Résultats de l’étude
Les résultats clés de l’étude sont les suivants :
Augmentation des niveaux de Phe : Après la période d’intervention à haute Phe, les niveaux de Phe dans le sang ont significativement augmenté (de 873 µmol/l avant l’intervention à 1441 µmol/l).
Changements structurels du cerveau : Comparée à la période placebo, la période à haute Phe a conduit à une réduction significative de l’épaisseur corticale dans 17 zones parmi 60 régions du cerveau (comme le lobe frontal droit et le gyrus lingual gauche). Simultanément, le volume de la substance blanche cérébrale et des ventricules cérébraux a significativement augmenté de chaque côté du cerveau.

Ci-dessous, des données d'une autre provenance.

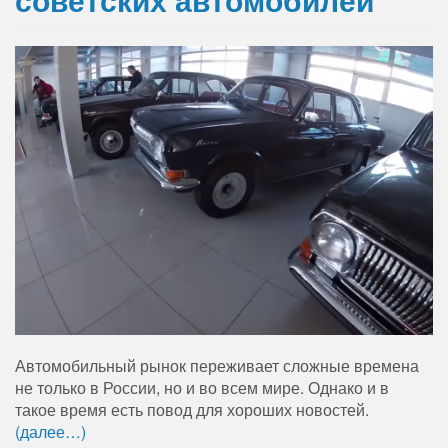
Автомобильный рынок переживает сложные времена
не только в России, но и во всем мире. Однако и в
такое время есть повод для хороших новостей.
(далее…)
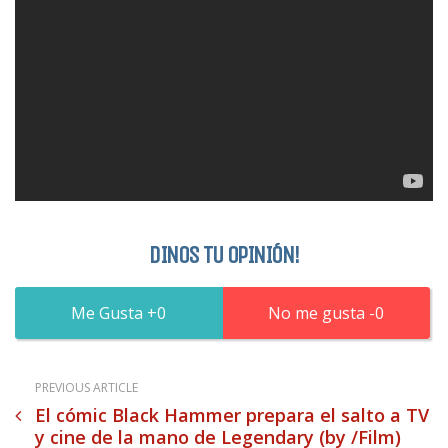
DINOS TU OPINIÓN!
0
0
PREVIOUS ARTICLE
El cómic Black Hammer prepara el salto a TV
y cine de la mano de Legendary (by /Film)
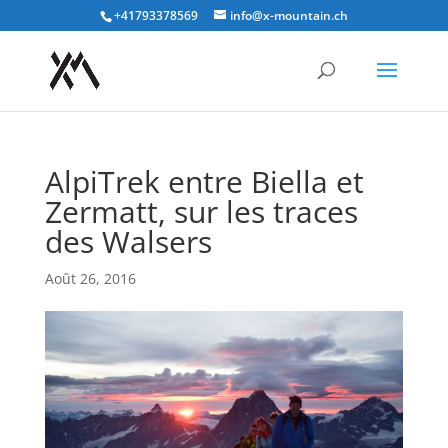
+41793378569
info@x-mountain.ch
AlpiTrek entre Biella et
Zermatt, sur les traces
des Walsers
Août 26, 2016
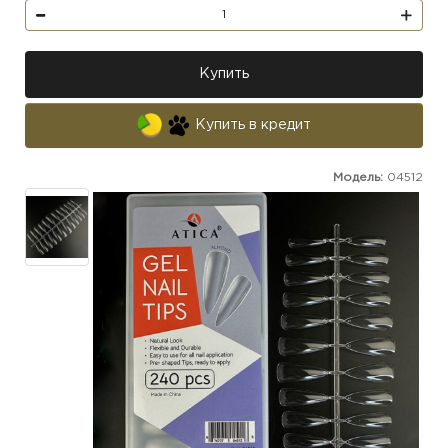
Купить
Купить в кредит
Модель:
04512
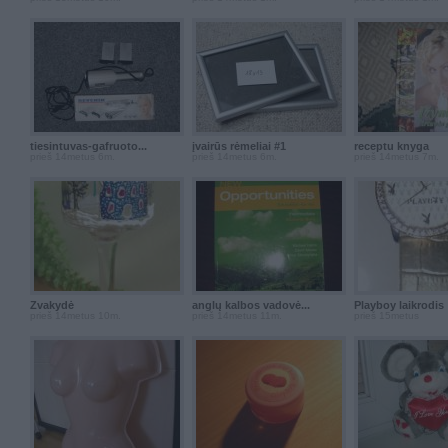
tiesintuvas-gafruoto...
įvairūs rėmeliai #1
receptu knyga
prieš 14metus 6m.
prieš 14metus 6m.
prieš 14metus 7m.
Žvakydė
anglų kalbos vadovė...
Playboy laikrodis
prieš 14metus 10m.
prieš 14metus 11m.
prieš 15metus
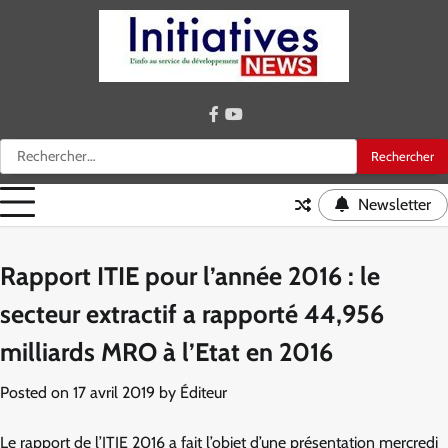
Skip
to
content
facebook
youtube
Rechercher :
Newsletter
Rapport ITIE pour l’année 2016 : le
secteur extractif a rapporté 44,956
milliards MRO à l’Etat en 2016
Posted on
17 avril 2019
by
Éditeur
Le rapport de l’ITIE 2016 a fait l’objet d’une présentation mercredi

Impact sur la performance cognitive : Bien que la plupart des corrélations entre les modifications de l’épaisseur corticale et la fonction cognitive n’aient pas atteint la signification après correction FDR stricte, une tendance globale montre que la diminution de l’épaisseur corticale est associée à une détérioration de la fonction cognitive.

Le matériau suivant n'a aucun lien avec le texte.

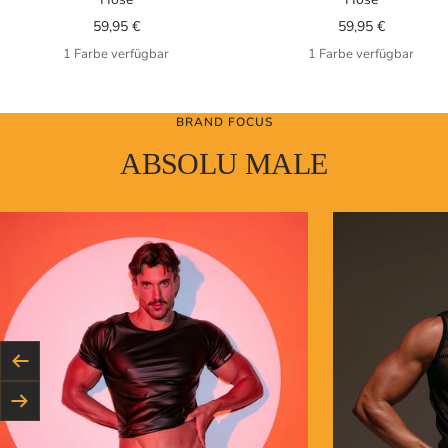
Angebotspreis
Angebotspreis
59,95 €
59,95 €
1 Farbe verfügbar
1 Farbe verfügbar
BRAND FOCUS
ABSOLU MALE
Zurück
Weiter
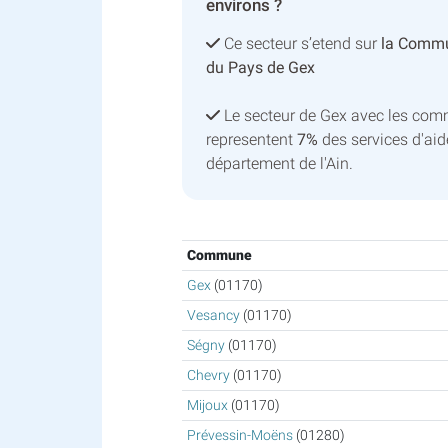
environs ?
Ce secteur s’etend sur
la Commu
du Pays de Gex
Le secteur de Gex avec les com
representent
7%
des services d'aid
département de l'Ain.
Commune
Gex
(01170)
Vesancy
(01170)
Ségny
(01170)
Chevry
(01170)
Mijoux
(01170)
Prévessin-Moëns
(01280)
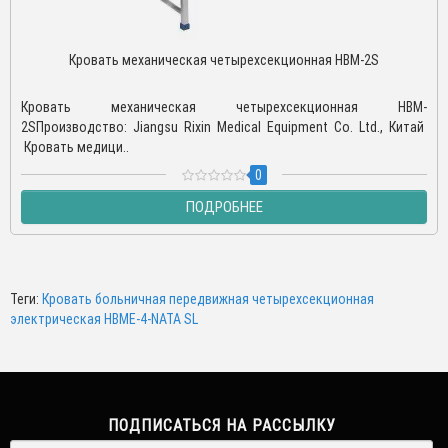
Кровать механическая четырехсекционная HBM-2S
Кровать механическая четырехсекционная HBM-
2SПроизводство: Jiangsu Rixin Medical Equipment Co. Ltd., Китай
Кровать медици..
0
ПОДРОБНЕЕ
Теги:
Кровать больничная передвижная четырехсекционная
электрическая НВМЕ-4-NATA SL
ПОДПИСАТЬСЯ НА РАССЫЛКУ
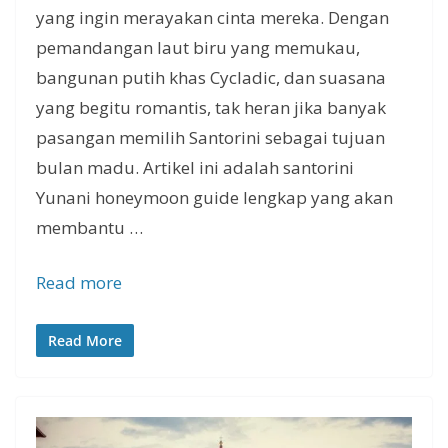
yang ingin merayakan cinta mereka. Dengan
pemandangan laut biru yang memukau,
bangunan putih khas Cycladic, dan suasana
yang begitu romantis, tak heran jika banyak
pasangan memilih Santorini sebagai tujuan
bulan madu. Artikel ini adalah santorini
Yunani honeymoon guide lengkap yang akan
membantu …
Read more
Read More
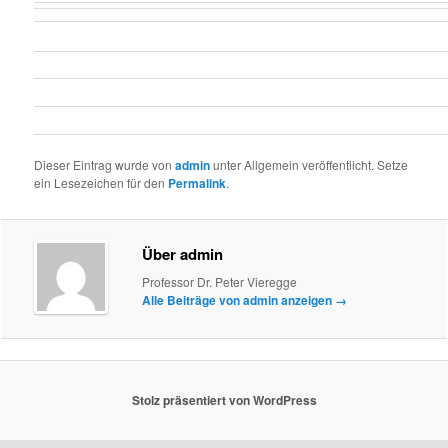
Dieser Eintrag wurde von
admin
unter Allgemein veröffentlicht. Setze
ein Lesezeichen für den
Permalink
.
Über admin
Professor Dr. Peter Vieregge
Alle Beiträge von admin anzeigen
→
Stolz präsentiert von WordPress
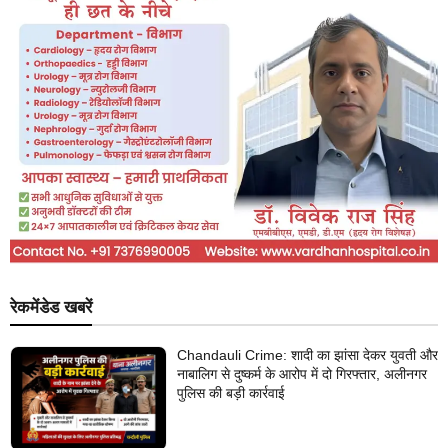
रेकमेंडेड खबरें
Chandauli Crime: शादी का झांसा देकर युवती और
नाबालिग से दुष्कर्म के आरोप में दो गिरफ्तार, अलीनगर
पुलिस की बड़ी कार्रवाई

Relation entre les paramètres métaboliques et la structure cérébrale : Les niveaux de Phe dans le sang et le cerveau étaient significativement associés à l’augmentation du volume de la substance blanche (rs=0.43-0.51, p≤0.036). De plus, la réduction de l’épaisseur corticale était également liée à l’élévation des niveaux de Phe.

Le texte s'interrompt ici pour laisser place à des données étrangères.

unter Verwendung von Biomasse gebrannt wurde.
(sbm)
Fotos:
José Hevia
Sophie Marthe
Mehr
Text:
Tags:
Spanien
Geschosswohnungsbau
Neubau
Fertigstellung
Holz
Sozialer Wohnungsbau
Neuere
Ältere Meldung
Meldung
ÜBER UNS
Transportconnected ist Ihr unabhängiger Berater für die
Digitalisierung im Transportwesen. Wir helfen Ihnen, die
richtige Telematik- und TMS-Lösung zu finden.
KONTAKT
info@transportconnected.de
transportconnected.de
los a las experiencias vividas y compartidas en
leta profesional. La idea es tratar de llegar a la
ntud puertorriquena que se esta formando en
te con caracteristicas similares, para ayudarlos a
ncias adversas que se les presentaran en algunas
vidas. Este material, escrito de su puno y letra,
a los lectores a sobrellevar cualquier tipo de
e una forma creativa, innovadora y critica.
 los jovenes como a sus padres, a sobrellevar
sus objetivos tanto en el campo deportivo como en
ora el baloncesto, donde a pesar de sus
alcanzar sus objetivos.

Conclusion et signification
Cette étude fournit des preuves importantes que quatre semaines d’exposition à des niveaux élevés de Phe peuvent entraîner une réduction de la matière grise corticale et une augmentation du volume de la substance blanche chez les adultes atteints de PKU. Cependant, ces changements structurels sont réversibles, revenant aux niveaux de base après la période de sevrage, ce qui suggère que ces altérations sont potentiellement réversibles lorsque les niveaux de Phe diminuent. Cette découverte souligne l’importance de contrôler les niveaux de Phe chez les patients atteints de PKU pour maintenir la santé cérébrale et fonction cognitive.
Points forts de l’étude
Originalité de la méthode : Première utilisation d’un essai croisé randomisé et contrôlé par placebo, combinant des techniques d’analyse avancées par IRM, pour valider scientifiquement l’impact à court terme de l’exposition à de hauts niveaux de Phe sur la structure cérébrale des adultes atteints de PKU.
Preuves de changements structurels : Bien que considérés comme temporaires, l’étude révèle des modifications significatives de la structure cérébrale dues à l’exposition à de hauts niveaux de Phe, notamment une réduction de la matière grise corticale et une augmentation du volume de la substance blanche.
Possibilité de résilience : La découverte de la réversibilité des changements structurels après la réduction des niveaux de Phe ouvre des perspectives pour le développement de nouvelles stratégies de traitement visant à protéger la santé cérébrale des patients atteints de PKU.
Directions futures de recherche
Les futures recherches devraient explorer plus en détail l’impact à long terme de l’exposition à des niveaux élevés de Phe sur la structure cérébrale et la fonction cognitive des patients atteints de PKU, en particulier pour ceux qui ne parviennent pas à contrôler efficacement leurs niveaux de Phe. De plus, les études d’intervention, comme celles portant sur la tétrahydrobioptérine (BH4), pourraient aider à comprendre les modifications structurelles du cerveau sous des niveaux très bas de Phe.